** Exercise details **
Across all the records, filter for lines with the word "Reserved" and copy them.

+ + +

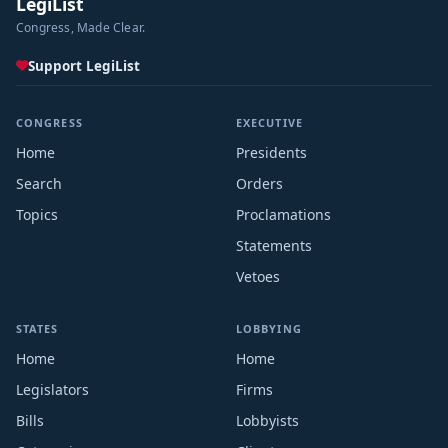
LegiList
Congress, Made Clear.
Support LegiList
CONGRESS
EXECUTIVE
Home
Presidents
Search
Orders
Topics
Proclamations
Statements
Vetoes
STATES
LOBBYING
Home
Home
Legislators
Firms
Bills
Lobbyists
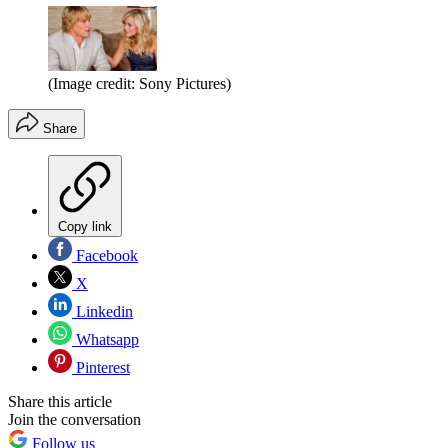
(Image credit: Sony Pictures)
Share
Copy link
Facebook
X
Linkedin
Whatsapp
Pinterest
Share this article
Join the conversation
Follow us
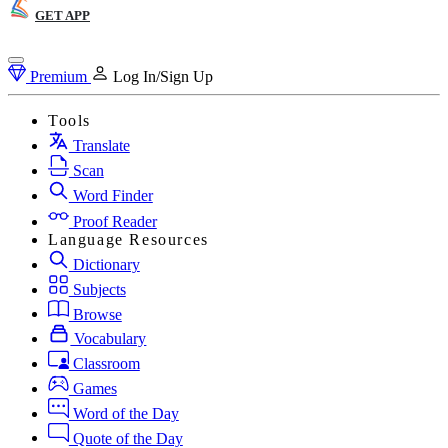
GET APP
Premium
Log In/Sign Up
Tools
Translate
Scan
Word Finder
Proof Reader
Language Resources
Dictionary
Subjects
Browse
Vocabulary
Classroom
Games
Word of the Day
Quote of the Day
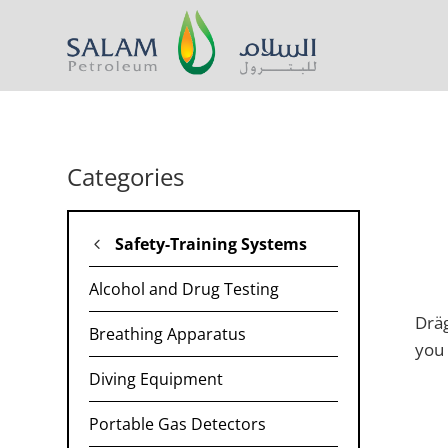
Categories
Safety-Training Systems
Alcohol and Drug Testing
Dräg
Breathing Apparatus
you 
Diving Equipment
Portable Gas Detectors​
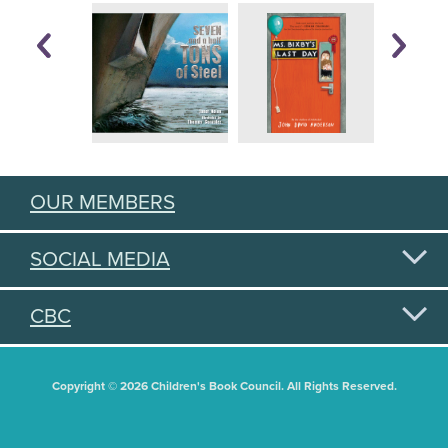
OUR MEMBERS
SOCIAL MEDIA
CBC
Copyright © 2026 Children's Book Council. All Rights Reserved.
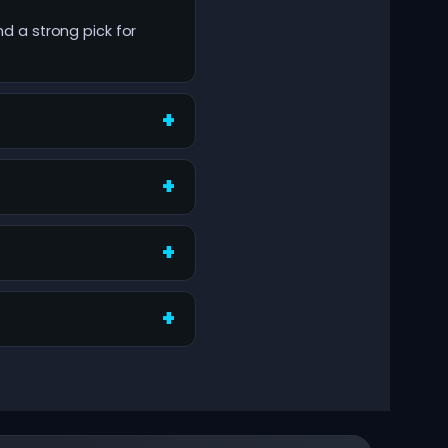
nd a strong pick for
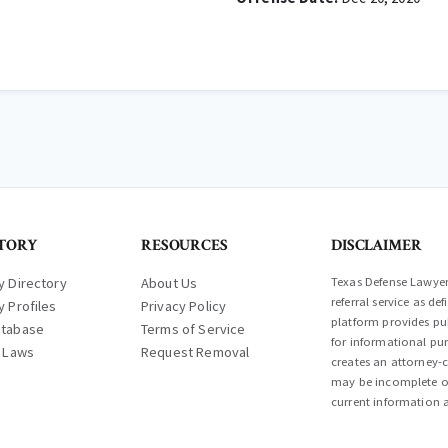
TORY
RESOURCES
DISCLAIMER
y Directory
About Us
Texas Defense Lawyer 
referral service as d
y Profiles
Privacy Policy
platform provides pub
atabase
Terms of Service
for informational pur
l Laws
Request Removal
creates an attorney-c
may be incomplete or
current information a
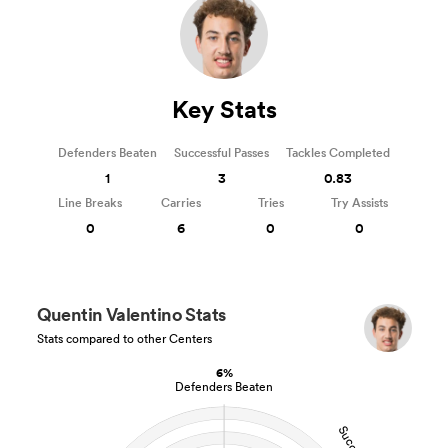
Key Stats
Defenders Beaten
Successful Passes
Tackles Completed
1
3
0.83
Line Breaks
Carries
Tries
Try Assists
0
6
0
0
Quentin Valentino Stats
Stats compared to other Centers
6%
Defenders Beaten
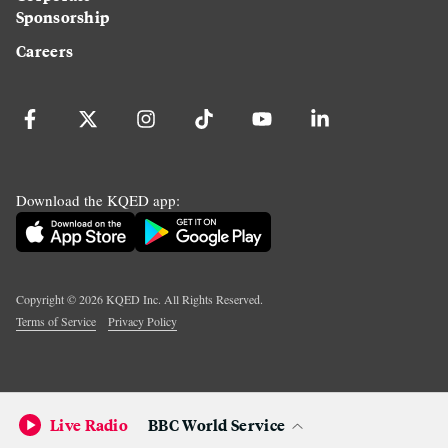
Sponsorship
Careers
Download the KQED app:
Copyright ©
2026
KQED Inc. All Rights Reserved.
Terms of Service
Privacy Policy
Live Radio
BBC World Service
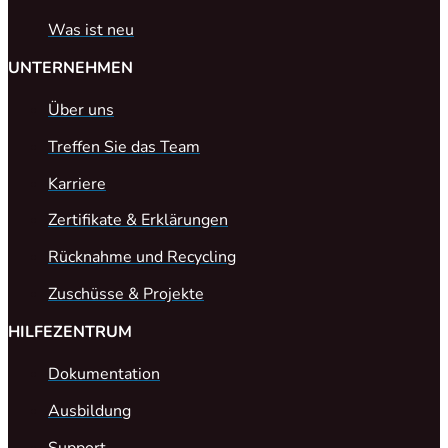
Was ist neu
UNTERNEHMEN
Über uns
Treffen Sie das Team
Karriere
Zertifikate & Erklärungen
Rücknahme und Recycling
Zuschüsse & Projekte
HILFEZENTRUM
Dokumentation
Ausbildung
Support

+ + +

** Task answer **
Copyright © 2026 Children's Book Council. All Rights Reserved.
KQED Inc. All Rights Reserved.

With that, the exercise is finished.